What macro indicators are missing: the uneven revival in the initial stages is set to spread out
Those looking for a one-way trend of macro indicators
to validate their investment strategy are likely to be disappointed. Retail inflation
in September was beyond the central bank’s comfort ceiling of 6%. Industrial
production decelerated to 8% from 1.4% in August. Stagflation is considered one
of the worst types of afflictions for an economy. A stimulus can unleash
prices. Pushing up interest rates to curb the runaway consumer affordability
index hurts producers at a time they need support. What is particularly
puzzling is the mismatch of activity at factories with unlocking entering the
fourth phase in September. The first batch of corporate results indicates month
on month ramp-up in operations to reach the pre-March levels in the last month
of Q2. Yet the output of manufacturing, mining, power generation, capital goods
and consumer durables and non-durables contracted. There are two explanations.
The release of the bottled-up demand is not uniform. Spends are going towards easing
living and resuming servicing of liabilities. The other interpretation is the preoccupation
of sellers to dispose of inventory and execute pending orders. Surplus, if any,
is getting deployed in safe-haven gold, up to a historic high of Rs 55845 per
10 gm in August, to protect the downside and in the stock market, clawing back 56%
from the March bottom, in the hope of replenishing depleted reserves.
After food
and hygiene, staying connected and solvent appears to be a priority. Terrestrial
and sub-sea cable network operator Tata Communications’ 680-basis-point margin
expansion in the trailing 12 months was largely due to data traffic. Operating profit of tech solutions
providers TCS, Mindtree and Tata Elxsi kept pace with galloping revenues from operations. Market outperformance by Muthoot
Finance, with over 100% returns, and Manappurum Finance, gaining 77%, from April
till the third week of October suggested leaning on gold to bridge the liquidity
gap. Kerala-based CSB’s annualized
profit before tax surged 150% over the past year, with advances against bullion
galloping 47%. The unevenness of the recovery was pronounced in the automobile
sector. Though industry-wide buying of commercial vehicles was down nearly a
third from September 2019, Tata Motors’ passenger vehicle offtake sprinted
162%. Escorts’ agri-machinery recorded the highest-ever September sales. The partial
resumption of cash flow on gradual lifting of restrictions found its way to
lenders. Bandhan Bank’s collection efficiency was 92% in the month after the
moratorium on repaying loans ended in August. That suspended purchasing is returning
was confirmed when real estate developer Sobha’s total average realization,
without any new launches, raced past five quarters. Reaffirmation came from the
sparkling show put up by manufacturers of cement, an important measure of
economic health. ACC’s ready-mix concrete sales volumes spurted 76% and Ultratech
Cement’s pre-tax profit soared 65% as against year-ago quarter. Their robust
margins reflected the willingness of the market to absorb higher prices.
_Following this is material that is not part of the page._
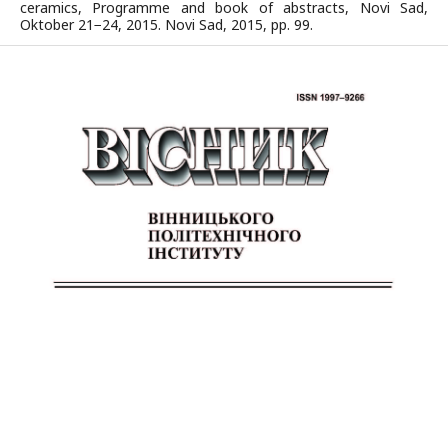
ceramics, Programme and book of abstracts, Novi Sad,
Oktober 21−24, 2015. Novi Sad, 2015, pp. 99.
Tata
Steel had to cut down on exports to meet historic domestic quarterly deliveries.
Non-elastic
usage is poised to trickle to discretionary consumption. World’s largest
producer of air-coolers Symphony launched a new range of industrial and
commercial applications in an act of optimism. Titan Company’s jewellery
division’s recovery rate was 98% in Q2 from a year ago. Some companies have hinted
of a future even brighter than the satisfying present. After reporting sequential
operating growth, Infosys guided for higher revenues and margins for the full
year. Wipro projected the momentum of IT services to continue in Q3. Apart from
forecasting scaling up in each of the remaining two quarters, HCL Technologies estimated
20%-21% more operating profit for the entire fiscal year. Even companies in struggling
sectors are offering earnings visibility. KEC International’s fresh EPC recent orders
constituted 2.5 times consolidated June2020 quarter sales. Welspun Corp’s deal
book bulged to six times standalone Q1 top line after multiple wins of Rs 1400
crore to lay pipes. Transport infrastructure player Ircon International’s contracts
ballooned to 5.6 times consolidated turnover of the first three months of FY
2021. Investors seem to have spotted the trend the headline numbers missed. Broker
IIFL Securities’ bottom line more than doubling and online platform 5Paisa
Capital’s record client acquisition in the latest quarter, boosting fees nearly
twice that a year ago, capture the upbeat mood.